Keep images out and repeat all data exactly.

(Data for analysis Opens)

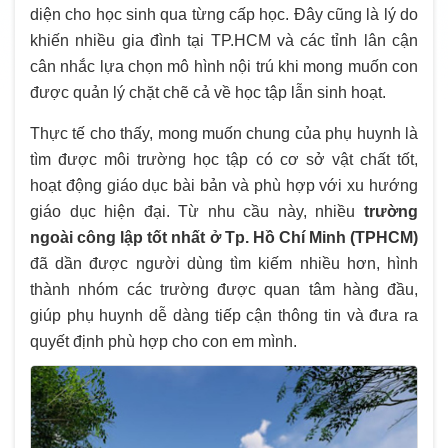
diện cho học sinh qua từng cấp học. Đây cũng là lý do
khiến nhiều gia đình tại TP.HCM và các tỉnh lân cận
cân nhắc lựa chọn mô hình nội trú khi mong muốn con
được quản lý chặt chẽ cả về học tập lẫn sinh hoạt.
Thực tế cho thấy, mong muốn chung của phụ huynh là
tìm được môi trường học tập có cơ sở vật chất tốt,
hoạt động giáo dục bài bản và phù hợp với xu hướng
giáo dục hiện đại. Từ nhu cầu này, nhiều
trường
ngoài công lập tốt nhất ở Tp. Hồ Chí Minh (TPHCM)
đã dần được người dùng tìm kiếm nhiều hơn, hình
thành nhóm các trường được quan tâm hàng đầu,
giúp phụ huynh dễ dàng tiếp cận thông tin và đưa ra
quyết định phù hợp cho con em mình.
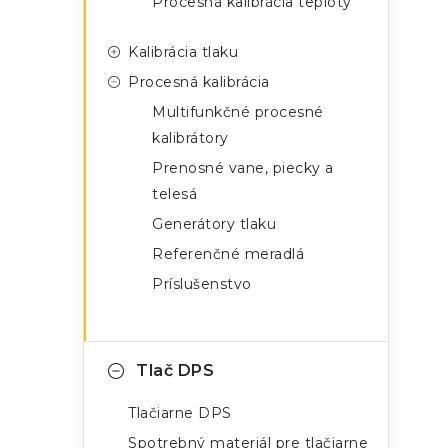
Procesná kalibrácia teploty
Kalibrácia tlaku
Procesná kalibrácia
Multifunkčné procesné
kalibrátory
Prenosné vane, piecky a
telesá
Generátory tlaku
Referenčné meradlá
Príslušenstvo
Tlač DPS
Tlačiarne DPS
Spotrebný materiál pre tlačiarne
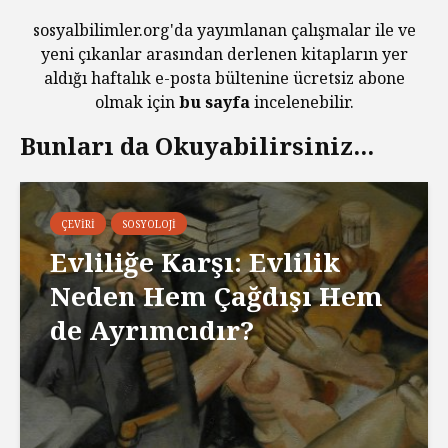
sosyalbilimler.org'da yayımlanan çalışmalar ile ve
yeni çıkanlar arasından derlenen kitapların yer
aldığı haftalık e-posta bültenine ücretsiz abone
olmak için
bu sayfa
incelenebilir.
Bunları da Okuyabilirsiniz...
ÇEVIRI
SOSYOLOJI
Evliliğe Karşı: Evlilik
Neden Hem Çağdışı Hem
de Ayrımcıdır?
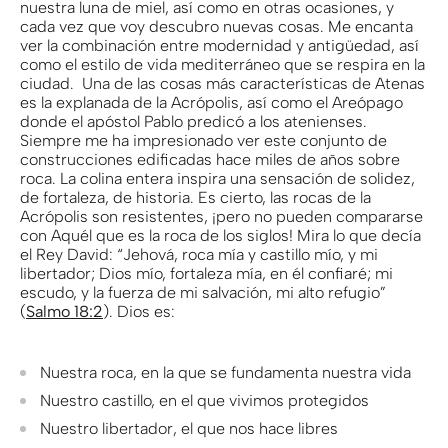
nuestra luna de miel, así como en otras ocasiones, y
cada vez que voy descubro nuevas cosas. Me encanta
ver la combinación entre modernidad y antigüedad, así
como el estilo de vida mediterráneo que se respira en la
ciudad. Una de las cosas más características de Atenas
es la explanada de la Acrópolis, así como el Areópago
donde el apóstol Pablo predicó a los atenienses.
Siempre me ha impresionado ver este conjunto de
construcciones edificadas hace miles de años sobre
roca. La colina entera inspira una sensación de solidez,
de fortaleza, de historia. Es cierto, las rocas de la
Acrópolis son resistentes, ¡pero no pueden compararse
con Aquél que es la roca de los siglos! Mira lo que decía
el Rey David: “Jehová, roca mía y castillo mío, y mi
libertador; Dios mío, fortaleza mía, en él confiaré; mi
escudo, y la fuerza de mi salvación, mi alto refugio”
(
Salmo 18:2
). Dios es:
Nuestra roca, en la que se fundamenta nuestra vida
Nuestro castillo, en el que vivimos protegidos
Nuestro libertador, el que nos hace libres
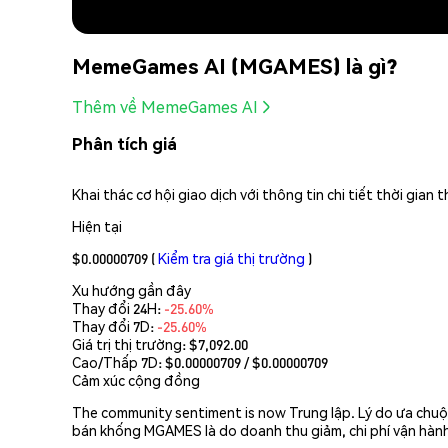
MemeGames AI (MGAMES) là gì?
Thêm về MemeGames AI
Phân tích giá
Khai thác cơ hội giao dịch với thông tin chi tiết thời gia
Hiện tại
$0.00000709
(
Kiểm tra giá thị trường
)
Xu hướng gần đây
Thay đổi 24H:
-25.60%
Thay đổi 7D:
-25.60%
Giá trị thị trường:
$7,092.00
Cao/Thấp 7D: $
0.00000709
/ $
0.00000709
Cảm xúc cộng đồng
The community sentiment is now Trung lập. Lý do ưa chuộn
bán khống MGAMES là do doanh thu giảm, chi phí vận hành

(Data for analysis Closes)

# Response area:
diện cho học sinh qua từng cấp học. Đây cũng là lý do
khiến nhiều gia đình tại TP.HCM và các tỉnh lân cận
cân nhắc lựa chọn mô hình nội trú khi mong muốn con
được quản lý chặt chẽ cả về học tập lẫn sinh hoạt.
Thực tế cho thấy, mong muốn chung của phụ huynh là
tìm được môi trường học tập có cơ sở vật chất tốt,
hoạt động giáo dục bài bản và phù hợp với xu hướng
giáo dục hiện đại. Từ nhu cầu này, nhiều
trường
ngoài công lập tốt nhất ở Tp. Hồ Chí Minh (TPHCM)
đã dần được người dùng tìm kiếm nhiều hơn, hình
thành nhóm các trường được quan tâm hàng đầu,
giúp phụ huynh dễ dàng tiếp cận thông tin và đưa ra
quyết định phù hợp cho con em mình.
Procesná kalibrácia teploty
Kalibrácia tlaku
Procesná kalibrácia
Multifunkčné procesné
kalibrátory
Prenosné vane, piecky a
telesá
Generátory tlaku
Referenčné meradlá
Príslušenstvo
Tlač DPS
Tlačiarne DPS
Spotrebný materiál pre tlačiarne
sosyalbilimler.org'da yayımlanan çalışmalar ile ve
yeni çıkanlar arasından derlenen kitapların yer
aldığı haftalık e-posta bültenine ücretsiz abone
olmak için
bu sayfa
incelenebilir.
Bunları da Okuyabilirsiniz...
ÇEVIRI
SOSYOLOJI
Evliliğe Karşı: Evlilik
Neden Hem Çağdışı Hem
de Ayrımcıdır?
nuestra luna de miel, así como en otras ocasiones, y
cada vez que voy descubro nuevas cosas. Me encanta
ver la combinación entre modernidad y antigüedad, así
como el estilo de vida mediterráneo que se respira en la
ciudad. Una de las cosas más características de Atenas
es la explanada de la Acrópolis, así como el Areópago
donde el apóstol Pablo predicó a los atenienses.
Siempre me ha impresionado ver este conjunto de
construcciones edificadas hace miles de años sobre
roca. La colina entera inspira una sensación de solidez,
de fortaleza, de historia. Es cierto, las rocas de la
Acrópolis son resistentes, ¡pero no pueden compararse
con Aquél que es la roca de los siglos! Mira lo que decía
el Rey David: “Jehová, roca mía y castillo mío, y mi
libertador; Dios mío, fortaleza mía, en él confiaré; mi
escudo, y la fuerza de mi salvación, mi alto refugio”
(
Salmo 18:2
). Dios es:
Nuestra roca, en la que se fundamenta nuestra vida
Nuestro castillo, en el que vivimos protegidos
Nuestro libertador, el que nos hace libres
MemeGames AI (MGAMES) là gì?
Thêm về MemeGames AI
Phân tích giá
Khai thác cơ hội giao dịch với thông tin chi tiết thời gia
Hiện tại
$0.00000709
(
Kiểm tra giá thị trường
)
Xu hướng gần đây
Thay đổi 24H:
-25.60%
Thay đổi 7D:
-25.60%
Giá trị thị trường:
$7,092.00
Cao/Thấp 7D: $
0.00000709
/ $
0.00000709
Cảm xúc cộng đồng
The community sentiment is now Trung lập. Lý do ưa chuộn
bán khống MGAMES là do doanh thu giảm, chi phí vận hành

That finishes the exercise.